Fixes ravel failure on 1d arrays (#5229) #8418

cako · 2022-09-03T05:25:02Z

As reported in #5229, calling ravel on a DeviceNDArray returns an error. The issue stems from Array in dummyarray.py returning the array itself instead of both an Array and an Element: https://github.com/numba/numba/blob/main/numba/misc/dummyarray.py#L385-L386
This causes the tuple unpacking in DeviceNDArray.ravel() to fail as it expects Array and Element.

In this PR, a simple fix is issued in DeviceNDArray.ravel() by just returning self when ndim <= 1, which is what Array.ravel() does. This PR also adds a test for 1d ravels.

gmarkall · 2022-09-06T09:19:41Z

Many thanks for the PR!

gpuci run tests

gmarkall

Many thanks for the PR! This does fix the issue reported in #5229, but I think it still leaves some difference in behaviour between NumPy and Numba, because NumPy returns a new array with the same data, rather than returning the same array. For example,

import numpy as np
from numba import cuda

x = np.arange(10)
dx = cuda.to_device(x)

rx = x.ravel()
rdx = dx.ravel()

print(f"host array is the ravelled host array: {x is rx}")
print(f"device array is the ravelled device array: {dx is rdx}")

host_data = x.__array_interface__['data'][0]
host_ravelled_data = rx.__array_interface__['data'][0]
same_host_data = host_data == host_ravelled_data
print(f"host ravelled data is host original_data: {same_host_data}")


device_data = dx.__cuda_array_interface__['data'][0]
device_ravelled_data = rdx.__cuda_array_interface__['data'][0]
same_device_data = device_data == device_ravelled_data
print(f"device ravelled data is device original_data: {same_device_data}")

prints

host array is the ravelled host array: False
device array is the ravelled device array: True
host ravelled data is host original_data: True
device ravelled data is device original_data: True

I think the real problem is here:

numba/numba/misc/dummyarray.py

Line 386 in c619212

return self

The dummy array's ravel is only returning itself, but it should also return a list of extents.

cako · 2022-09-09T03:27:18Z

Thanks for the comments. I never realized that a "view" was a shallow copy as opposed to sometimes returning the same array, but you are right. Numpy ravel on a contiguous array will return an array which shares data with the original, but is not the same array (different pointers to the same memory). For reference, here is their implementation.

I'm not sure where to take it from here. Simply eliminating the following line makes your code "work" (in the sense that it returns a view and not the array), but I don't know if it will make other tests break (I don't have a GPU at the moment to test), and I also don't know all the minutiae of the Numpy implementation to be able to come up with an equivalent implementation.

numba/numba/misc/dummyarray.py

Line 386 in c619212

return self

With that said, I'm happy to try refactoring dummyarray so as to not "discriminate" against 1D arrays.

gmarkall · 2022-09-09T09:47:17Z

Ah, sorry for not being more clear. dummyarray.Array is not really like a NumPy array so it doesn't have the same API for its methods - its purpose and design is (I believe) to hold the bits of implementation needed for device arrays common to different targets - at one point it was used by both CUDA and ROCm.

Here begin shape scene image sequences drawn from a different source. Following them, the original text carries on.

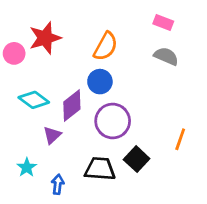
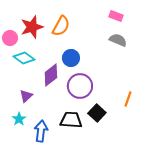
orange semicircle: (106, 46) -> (61, 26), moved
cyan diamond: (34, 100) -> (24, 58), moved
purple triangle: (52, 135) -> (26, 96), moved
blue arrow: (58, 184) -> (41, 131), size x1.5

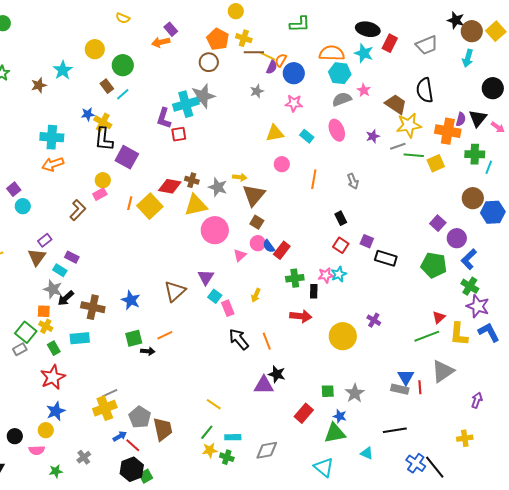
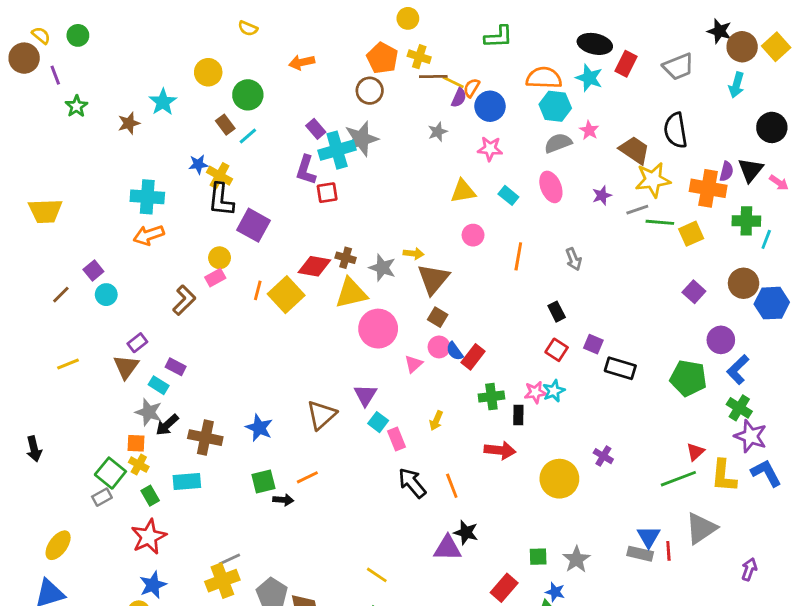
purple rectangle: (171, 29) -> (316, 129), moved
purple square: (438, 223) -> (694, 292), moved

Now that ROCm got deprecated and removed, only the CUDA target is using them.

In particular for dummyarray.Array.ravel(), the interface is (not specified anywhere concrete, only implied to be by the implementation) is that it is a function that accepts the order parameter, and returns a tuple of a dummy array (which may or may not be self and a list of extents).

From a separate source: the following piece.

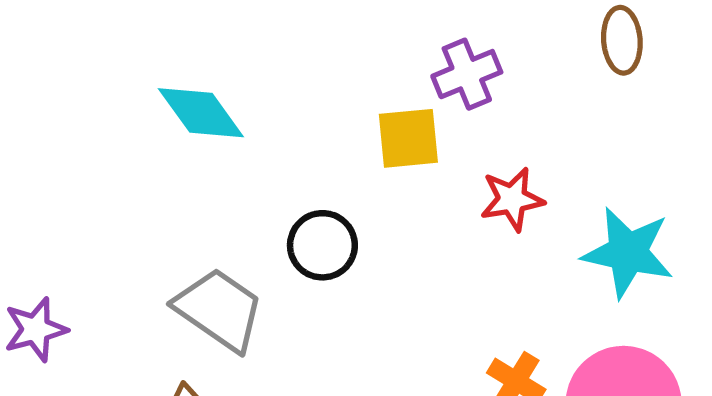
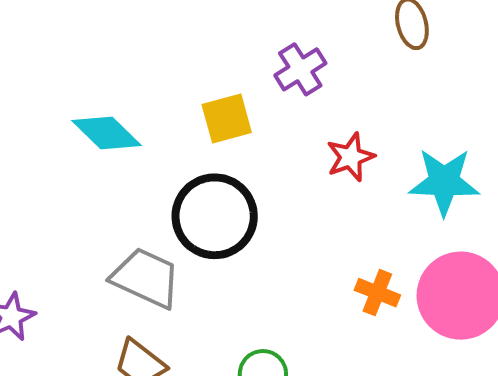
yellow square: (408, 138) -> (227, 119), moved
black circle: (322, 245) -> (215, 216), size x1.6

When the code was refactored into the CUDA Array / dummyarray.Array split, it looks like this interface was violated by dummyarray.Array.ravel() when ndim is 1, and it doesn't return a tuple, only itself (see 3dc6214), and there was never a specific test that hit this, so the error never got caught.

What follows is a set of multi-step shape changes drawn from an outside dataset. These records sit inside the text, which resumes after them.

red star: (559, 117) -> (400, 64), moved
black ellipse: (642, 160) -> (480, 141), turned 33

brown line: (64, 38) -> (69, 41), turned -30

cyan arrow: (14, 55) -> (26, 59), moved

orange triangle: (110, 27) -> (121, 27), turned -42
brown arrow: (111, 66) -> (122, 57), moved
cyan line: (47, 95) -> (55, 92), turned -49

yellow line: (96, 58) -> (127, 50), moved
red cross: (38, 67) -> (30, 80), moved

I think the right direction to move things in here is to return self, and contiguous extents generated with iter_contiguous_extent() - a minimal change implementing this would look like:

diff --git a/numba/misc/dummyarray.py b/numba/misc/dummyarray.py
index 8debc87b3..de88e0bf6 100644
--- a/numba/misc/dummyarray.py
+++ b/numba/misc/dummyarray.py
@@ -383,7 +383,7 @@ class Array(object):
             raise ValueError('order not C|F|A')
 
         if self.ndim <= 1:
-            return self
+            return self, list(self.iter_contiguous_extent())
 
         elif (order in 'CA' and self.is_c_contig or
                           order in 'FA' and self.is_f_contig):

However, that doesn't get us all the way there for matching NumPy's behaviour for ravel() - the exception message (NotImplementedError("ravel on non-contiguous array")) is now a bit misleading and gives us a clue as to what else could be wrong - it seems you can ravel a non-contiguous 1D array. E.g.:

import numpy as np

a = np.arange(10)
a_view = av = a[::2]
a_view_ravel = a_view.ravel()

print(f"a: {a}")
print(f"a_view: {a_view}")
print(f"a_view_ravel: {a_view_ravel}")

print(f"a_view_flags: {a_view.flags}")

a_view_data = a_view.__array_interface__['data'][0]
a_view_ravel_data = a_view_ravel.__array_interface__['data'][0]
print(f"a_view_data: {a_view_data}")
print(f"a_view_ravel_data: {a_view_ravel_data}")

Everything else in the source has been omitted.